Not so long ago (~2002), finding new cancer biomarkers in serum was made to look easy by applying an astonishingly simple new proteomics platform to a few samples from diseased patients and samples from a few healthy controls. This approach, commonly referred to as SELDI, combined three novel technology components, each of which is now known to be problematic.
The result was a general failure due to biases in the data (due in this case to machine drift between runs of cases and controls, but in other cases to sample processing and/or patient group selection). As a result, when analyses are repeated at other sites candidate disease patterns fail to replicate. Despite the efforts of dedicated biotech companies, and two of the largest clinical reference laboratories, SELDI tests for cancer have still not gained FDA approval.

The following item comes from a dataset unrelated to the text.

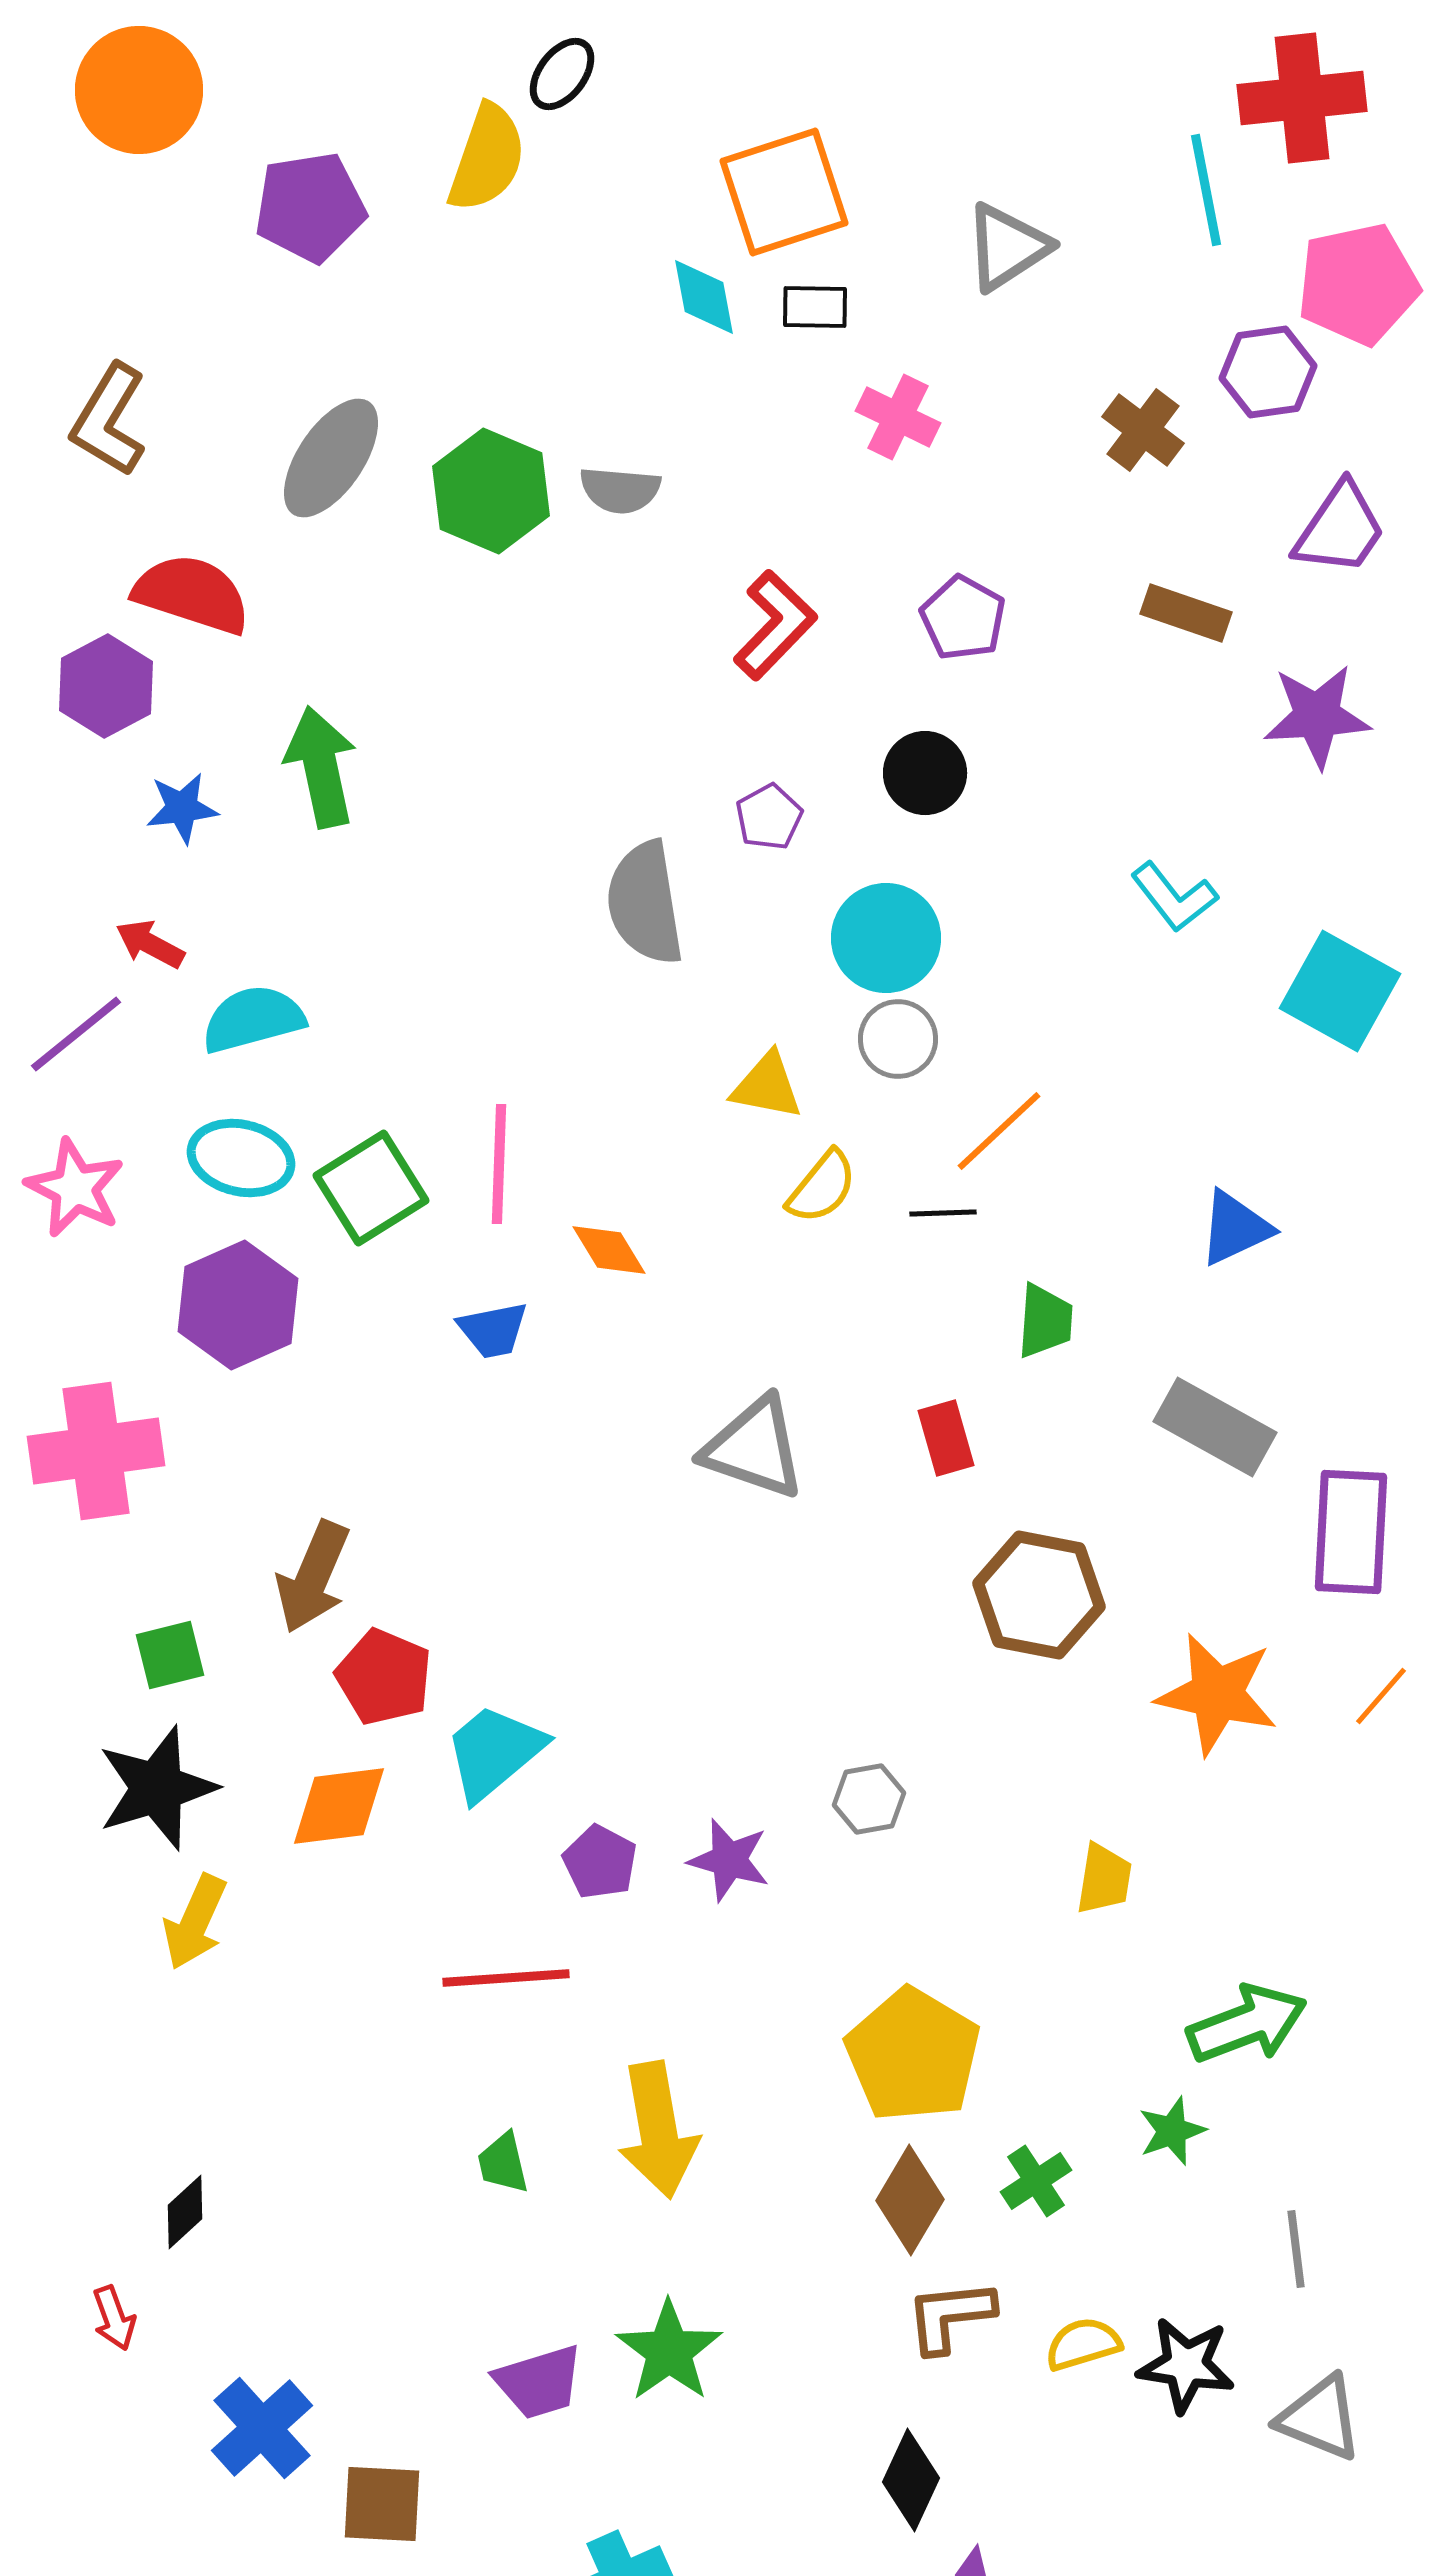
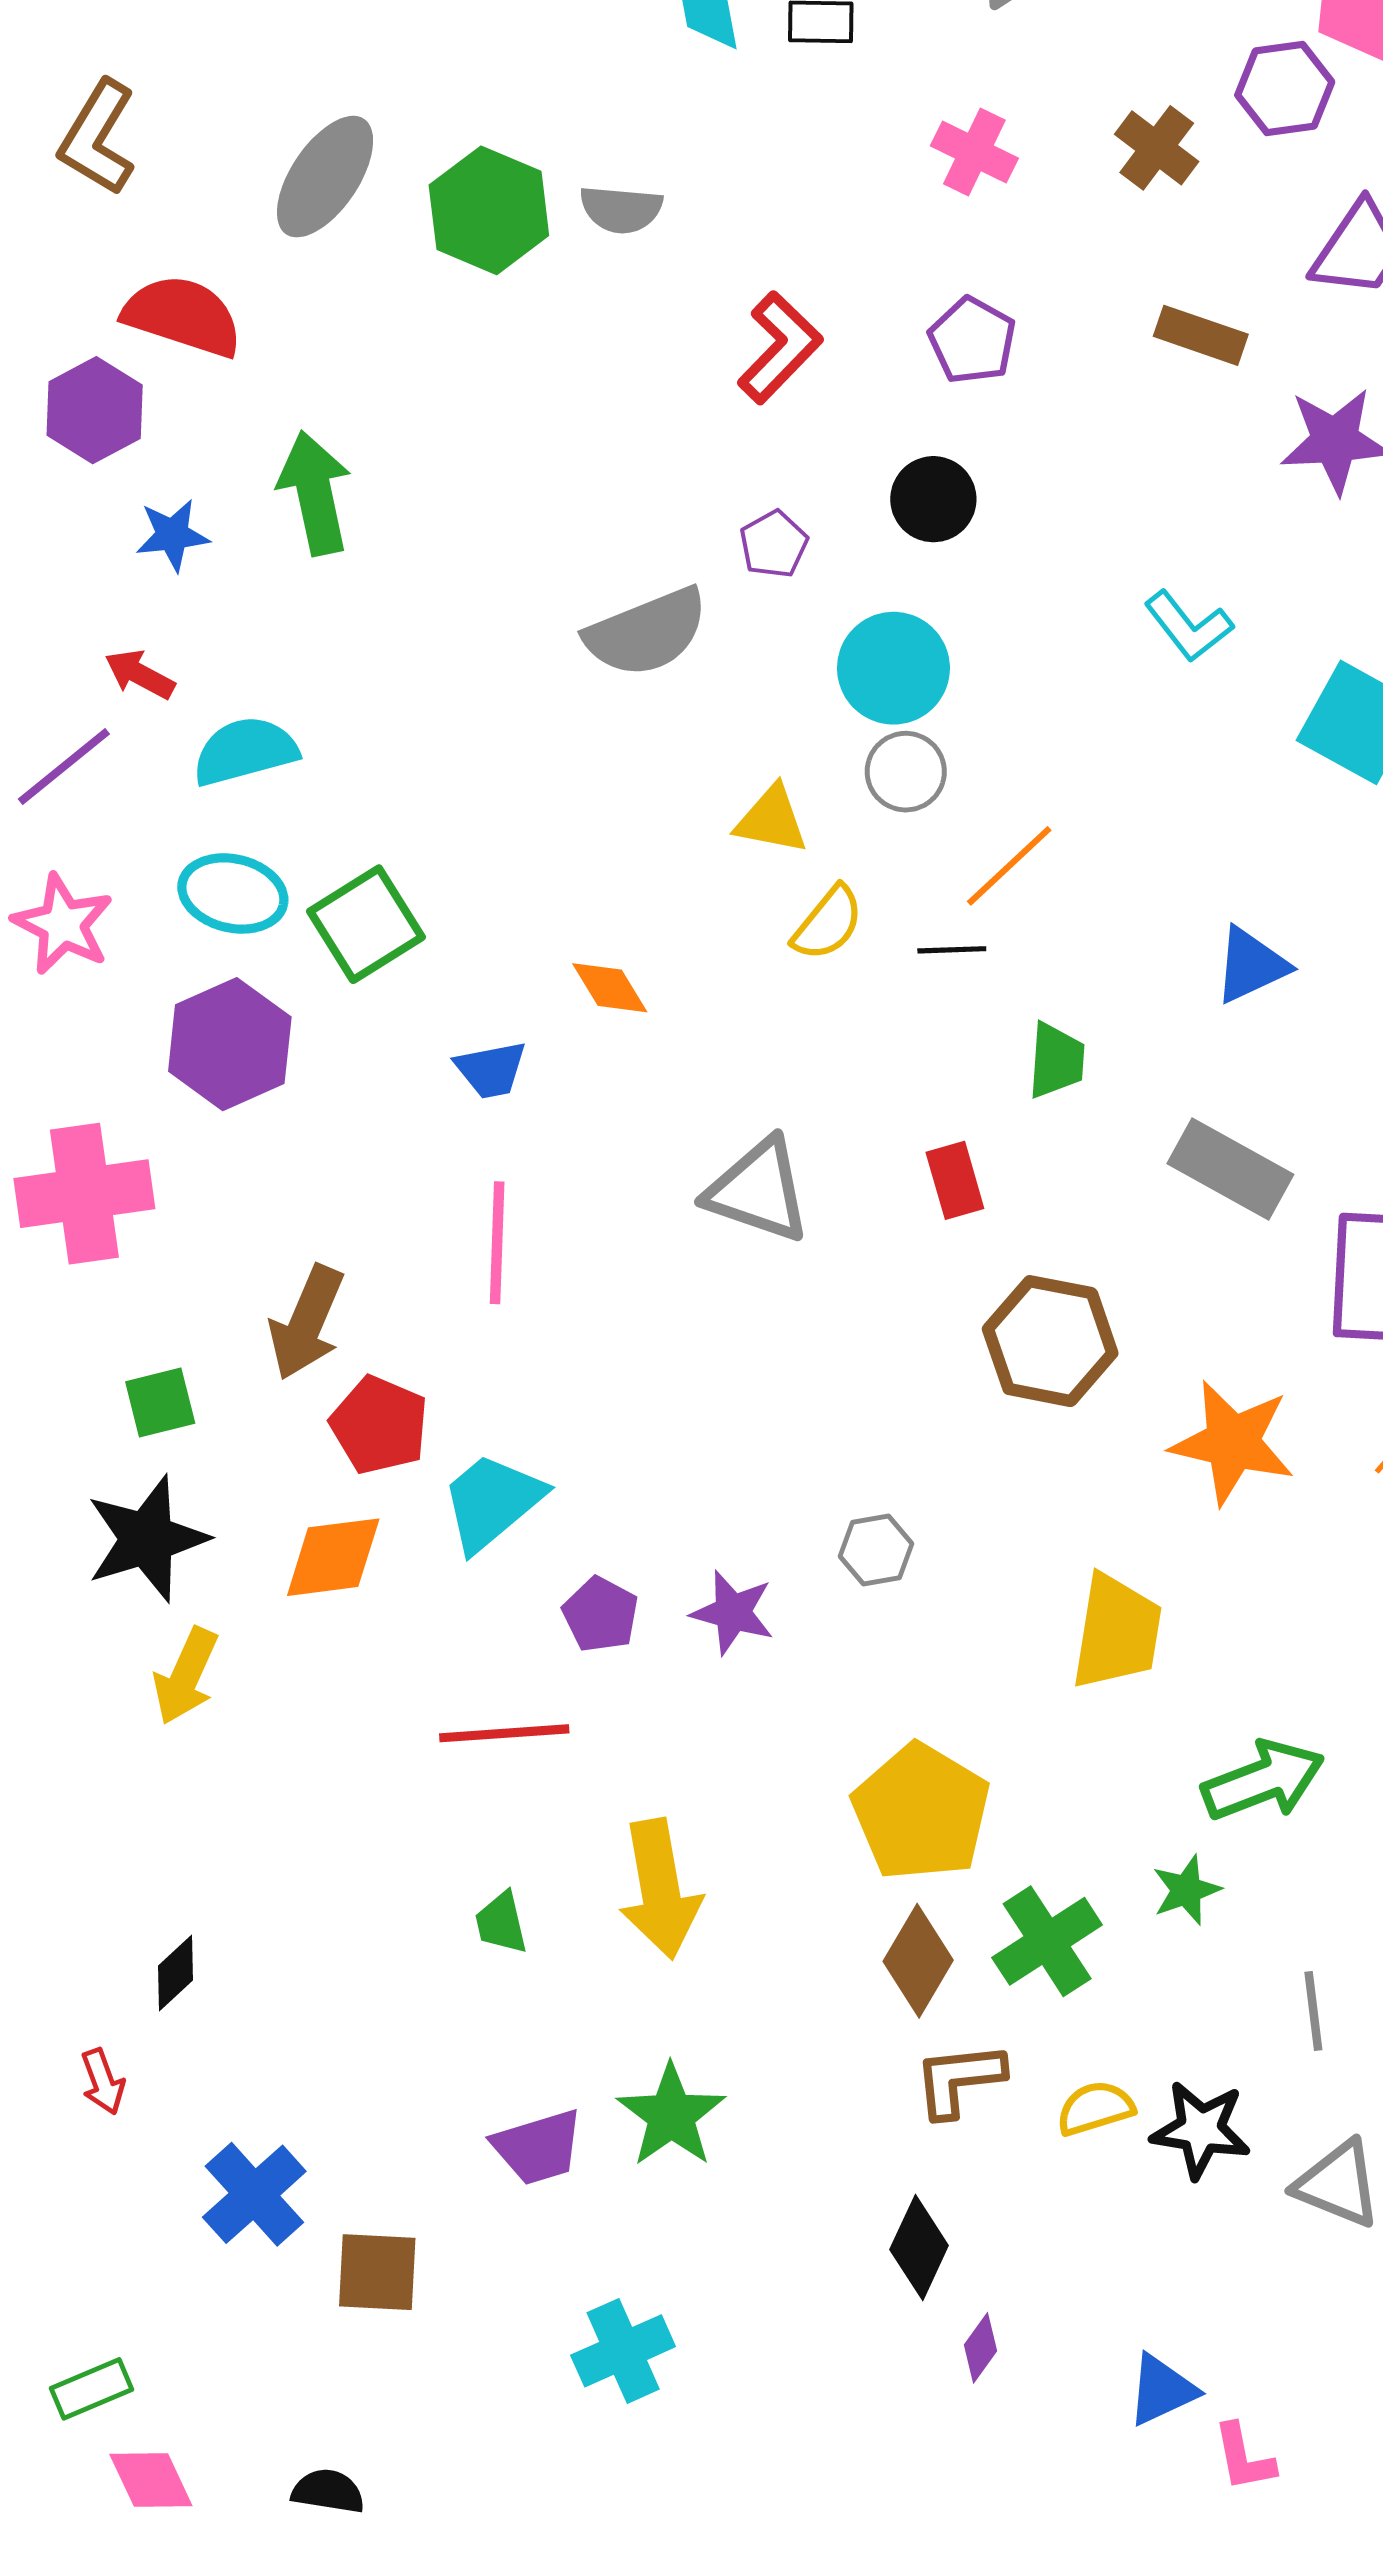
pink cross: (898, 417) -> (974, 152), moved
gray semicircle: (645, 903) -> (647, 632), turned -103
pink line: (499, 1164) -> (497, 1243), moved
yellow trapezoid: (1104, 1879) -> (1117, 1632), size x1.6
green cross: (1036, 2181) -> (1047, 1941), size x1.5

While the reasons for this debacle are now well-understood and useful elements of the approach redeveloped in more rigorous form, clinical proteomics is only now recovering from the “SELDI bubble” caused by the initial excitement over this approach. Fortunately substantial parallel advances have been made (albeit with far less hype) in understanding critical sample requirements, in improving the performance of advanced MS (mass spectrometers) instrumentation, and in understanding the appropriate structure for a real biomarker pipeline.
It is difficult to overstate the importance of samples and experimental design in the operation of a biomarker pipeline. Two major factors arise: quality of the samples and number of samples.
High-quality samples are collected in such a way that there is no difference in collection or processing between groups: i.e., no bias. The typical number of samples required to convince diagnostic professionals that a biomarker is likely to have clinical utility (the Zolg number) is about 1,500, and technology platforms that cannot analyze this number of samples are not really usable in the later stages of biomarker verification.